Leptin upregulates the expression of Notch1 by transactivation of epidermal growth factor receptor [90]. This is followed by the recruitment of Notch-1 intracellular domain on the promoter region of survivin. These findings are further supported by the results of another study wherein leptin promoted breast cancer metastasis in mice model by upregulating the levels of Notch 3, Jag1 and survivin [91]. It also enhanced the expression of Notch1, 1-4, JAG1, DLL4 and surviving in pancreatic cancer cells [72]. The resultant upregulation of survivin promotes the migration and invasion of cancer cells, suggesting a direct role of leptin-Notch-EGFR axis in leptin induced metastasis.
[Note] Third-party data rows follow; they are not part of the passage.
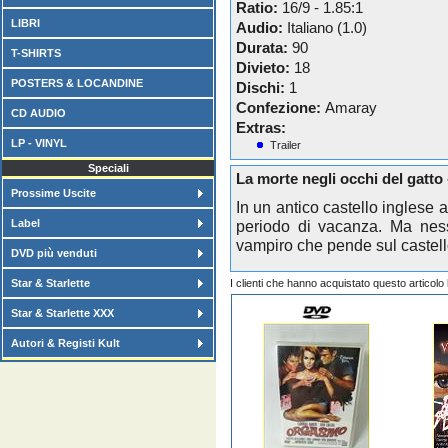
Ratio:
16/9 - 1.85:1
LIBRI
Audio:
Italiano (1.0)
Durata:
90
T-SHIRTS
Divieto:
18
POSTERS & LOCANDINE
Dischi:
1
Confezione:
Amaray
CD AUDIO
Extras:
LP - VINYL
Trailer
Speciali
La morte negli occhi del gatto
Prossime Uscite
In un antico castello inglese 
Label
periodo di vacanza. Ma ness
vampiro che pende sul castello 
DVD più venduti
Star & Starlette
I clienti che hanno acquistato questo articol
Star & Starlette XXX
Autori & Registi Kult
Interestingly, an increased release of leptin from the pancreatic cancer cells was found to modify the tumor microenvironment further by upregulating the expression of leptin receptors in an autocrine/paracrine fashion [72]. Such upregulation of leptin receptors in also reported in breast cancer cells where the leptin-treatment increased the expression of AdipoR2 receptors in MCF-7 cells [92].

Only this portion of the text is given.